Exercise brief =>
Retype all the entries word for word, but omit the pictures.

[Saved entries]
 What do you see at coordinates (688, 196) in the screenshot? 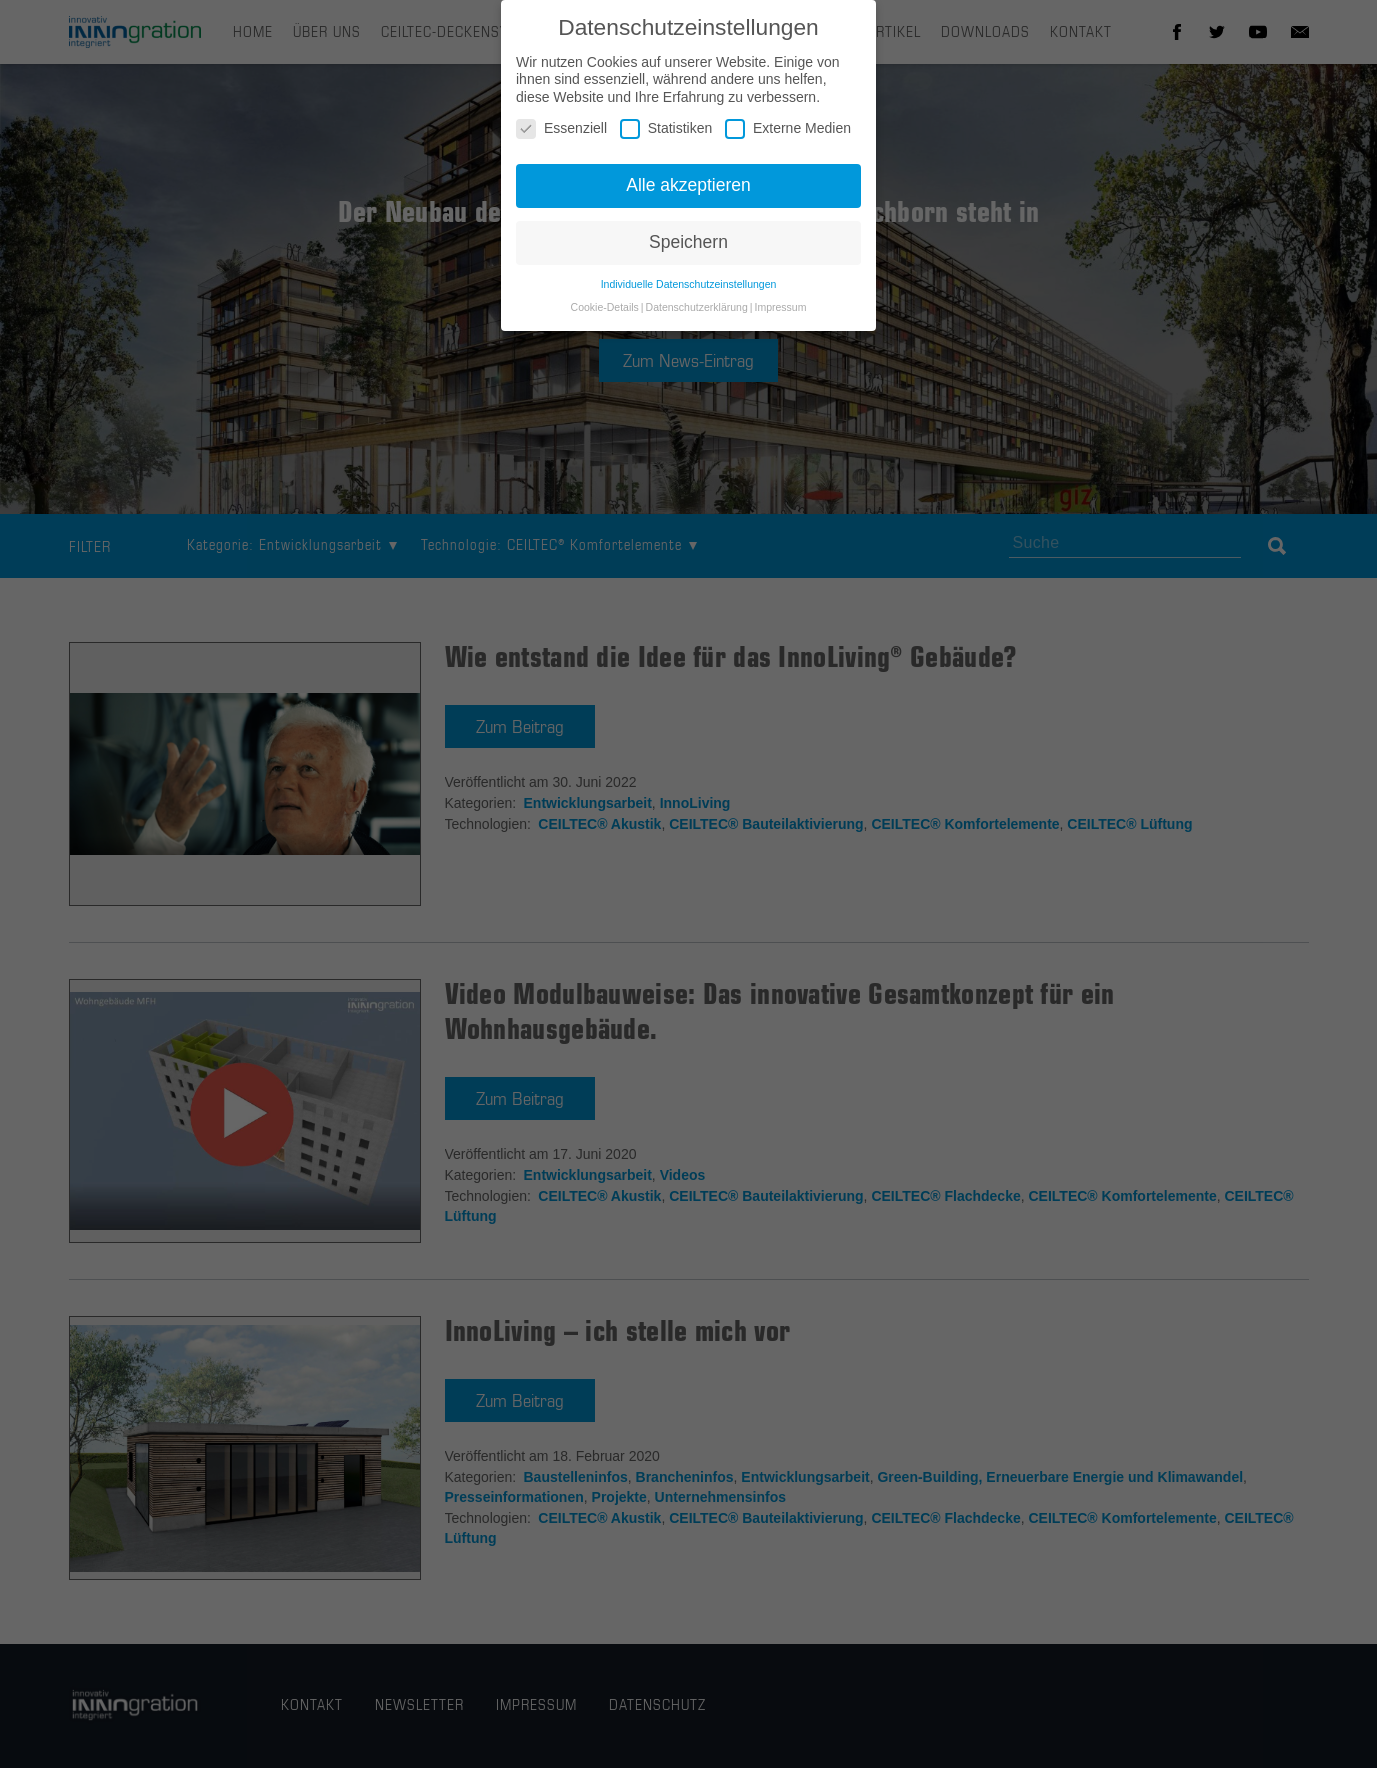
I see `Alle akzeptieren` at bounding box center [688, 196].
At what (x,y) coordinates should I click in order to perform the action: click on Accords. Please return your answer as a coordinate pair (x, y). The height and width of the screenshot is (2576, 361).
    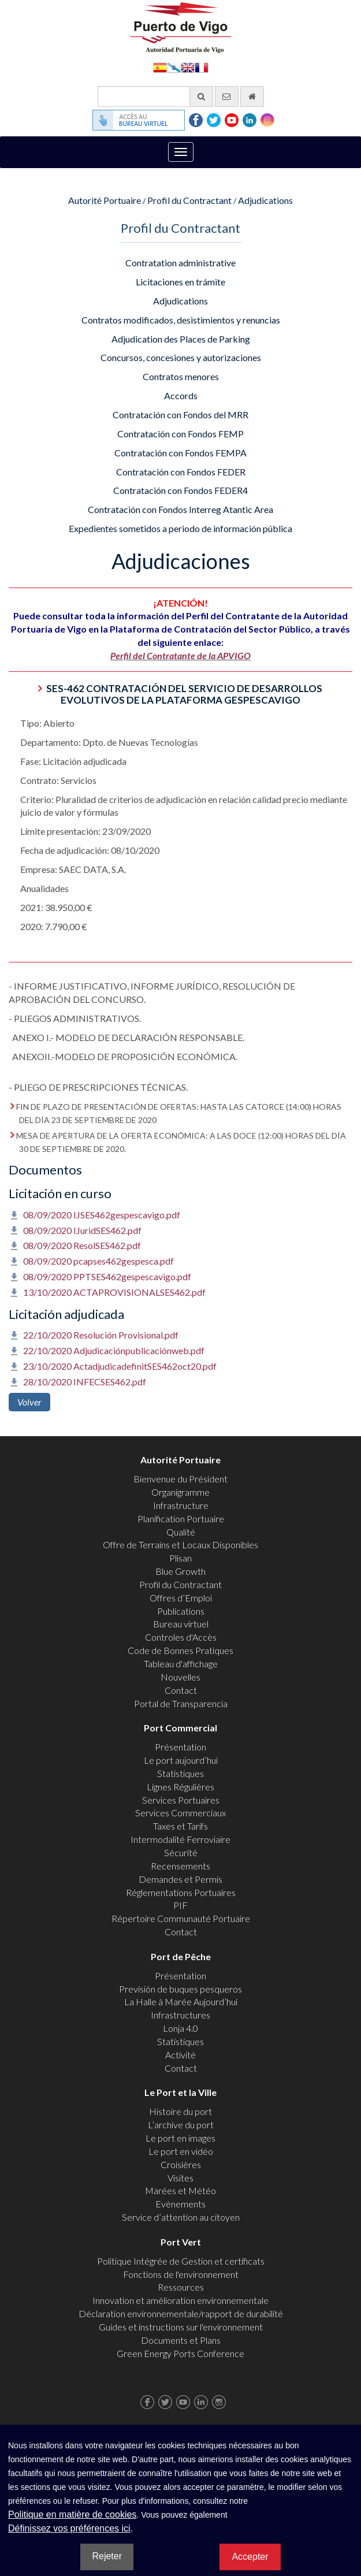
    Looking at the image, I should click on (181, 395).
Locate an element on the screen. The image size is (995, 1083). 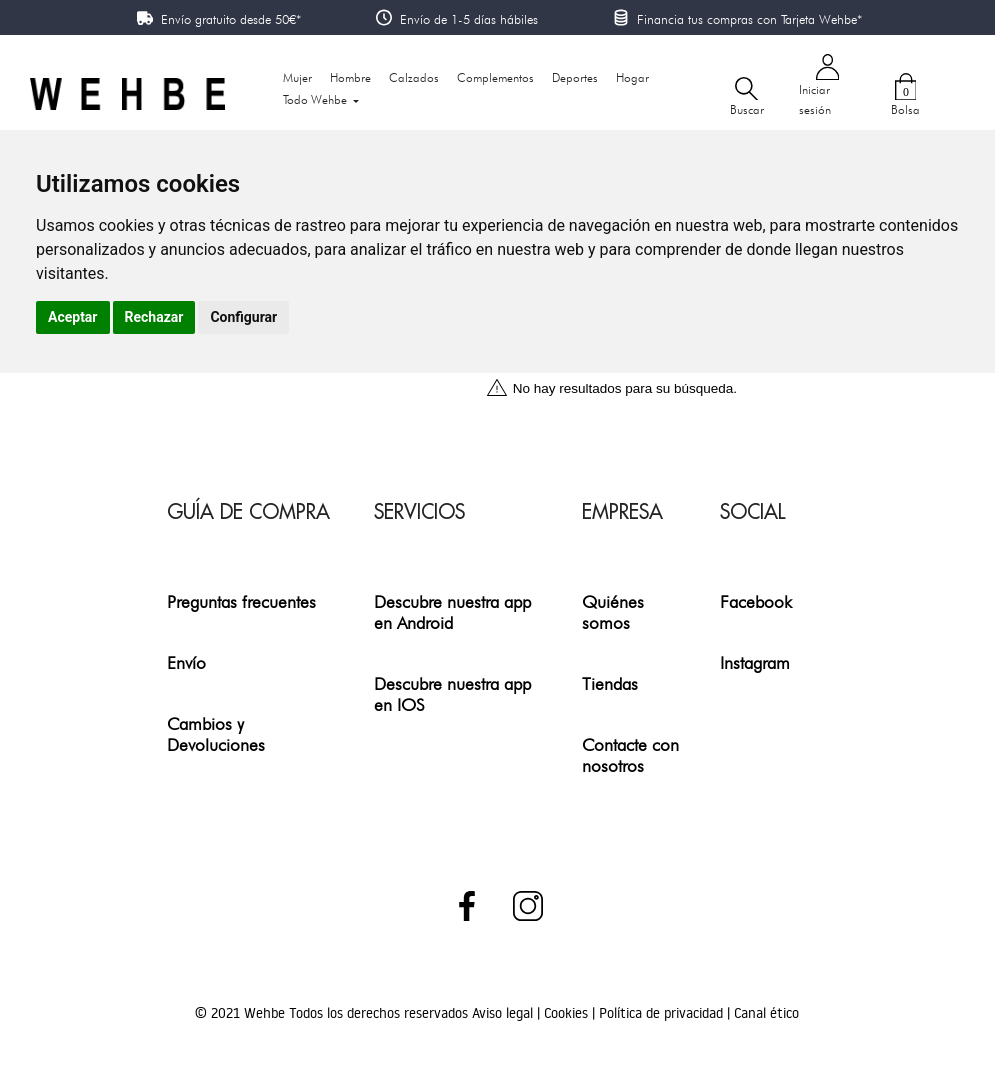
Deportes is located at coordinates (575, 77).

Result =>
 What do you see at coordinates (688, 196) in the screenshot? 
I see `Alle akzeptieren` at bounding box center [688, 196].
At what (x,y) coordinates should I click in order to perform the action: click on Accords. Please return your answer as a coordinate pair (x, y). The height and width of the screenshot is (2576, 361).
    Looking at the image, I should click on (181, 395).
Locate an element on the screen. The image size is (995, 1083). 
Deportes is located at coordinates (575, 77).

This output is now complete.